(Page images and extracted text)
————————
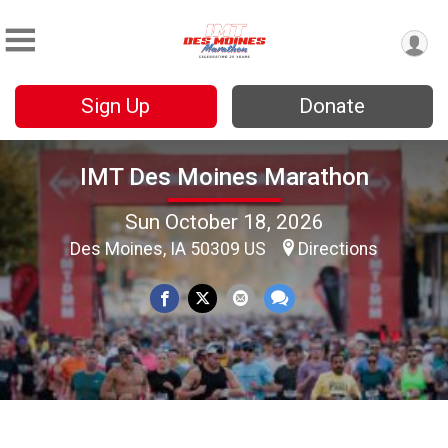
Sign Up
Donate
IMT Des Moines Marathon
Sun October 18, 2026
Des Moines, IA 50309 US
Directions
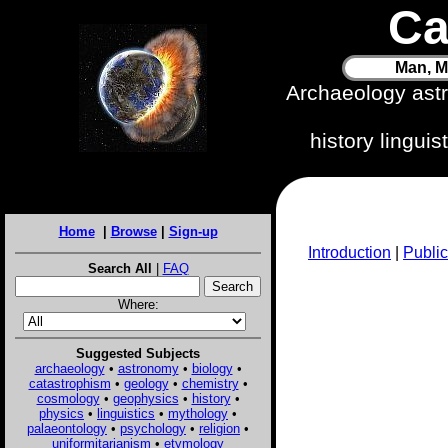
Ca
Man, M
Archaeology ast
history lingui
Home
|
Browse
|
Sign-up
Introduction
|
Public
Search All
|
FAQ
Where:
Suggested Subjects
archaeology
•
astronomy
•
biology
•
catastrophism
•
geology
•
chemistry
•
cosmology
•
geophysics
•
history
•
physics
•
linguistics
•
mythology
•
palaeontology
•
psychology
•
religion
•
uniformitarianism
•
etymology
————————
Would you count the lines in the data that include the word "Moines" and reply with only the number?

2